══ DATA SHOWN
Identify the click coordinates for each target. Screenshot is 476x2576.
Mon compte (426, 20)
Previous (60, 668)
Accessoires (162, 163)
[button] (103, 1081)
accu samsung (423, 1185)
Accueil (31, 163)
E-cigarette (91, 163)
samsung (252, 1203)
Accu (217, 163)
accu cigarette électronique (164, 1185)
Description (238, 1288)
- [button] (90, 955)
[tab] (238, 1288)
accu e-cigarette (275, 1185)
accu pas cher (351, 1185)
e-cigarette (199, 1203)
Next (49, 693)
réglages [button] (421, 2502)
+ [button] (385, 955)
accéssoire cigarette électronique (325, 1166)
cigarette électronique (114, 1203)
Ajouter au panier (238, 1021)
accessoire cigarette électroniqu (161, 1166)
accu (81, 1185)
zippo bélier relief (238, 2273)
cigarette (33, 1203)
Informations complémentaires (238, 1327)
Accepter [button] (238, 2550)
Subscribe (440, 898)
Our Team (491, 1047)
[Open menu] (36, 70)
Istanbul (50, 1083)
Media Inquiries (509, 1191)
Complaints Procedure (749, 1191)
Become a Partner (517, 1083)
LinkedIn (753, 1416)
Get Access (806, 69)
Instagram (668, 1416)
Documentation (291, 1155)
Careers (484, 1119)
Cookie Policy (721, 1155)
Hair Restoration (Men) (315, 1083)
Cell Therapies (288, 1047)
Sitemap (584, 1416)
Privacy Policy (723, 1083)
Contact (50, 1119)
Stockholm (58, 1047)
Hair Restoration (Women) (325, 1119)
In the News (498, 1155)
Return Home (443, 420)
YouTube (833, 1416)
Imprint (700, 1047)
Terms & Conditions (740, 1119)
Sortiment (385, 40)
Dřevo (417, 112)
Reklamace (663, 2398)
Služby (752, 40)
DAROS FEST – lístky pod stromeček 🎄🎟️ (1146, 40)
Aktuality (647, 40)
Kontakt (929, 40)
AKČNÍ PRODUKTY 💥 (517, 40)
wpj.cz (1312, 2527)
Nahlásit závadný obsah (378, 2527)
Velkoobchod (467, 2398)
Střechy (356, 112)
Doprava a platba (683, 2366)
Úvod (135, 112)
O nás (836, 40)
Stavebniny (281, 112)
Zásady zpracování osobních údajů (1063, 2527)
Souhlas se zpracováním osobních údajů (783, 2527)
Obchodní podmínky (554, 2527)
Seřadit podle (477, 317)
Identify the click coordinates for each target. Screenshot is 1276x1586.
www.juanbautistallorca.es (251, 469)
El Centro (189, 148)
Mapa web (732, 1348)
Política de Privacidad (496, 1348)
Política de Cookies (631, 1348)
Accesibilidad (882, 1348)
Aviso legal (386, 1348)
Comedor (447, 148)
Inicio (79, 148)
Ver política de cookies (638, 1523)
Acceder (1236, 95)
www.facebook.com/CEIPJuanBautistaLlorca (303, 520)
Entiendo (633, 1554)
════
→ WHAT IS EXPECTED:
Set down only the lines above that fall between the line holding "Mon compte (426, 20)" and the line holding "Description (238, 1288)", inclusive, keeping each exact.

→ TASK SOLUTION:
Mon compte (426, 20)
Previous (60, 668)
Accessoires (162, 163)
[button] (103, 1081)
accu samsung (423, 1185)
Accueil (31, 163)
E-cigarette (91, 163)
samsung (252, 1203)
Accu (217, 163)
accu cigarette électronique (164, 1185)
Description (238, 1288)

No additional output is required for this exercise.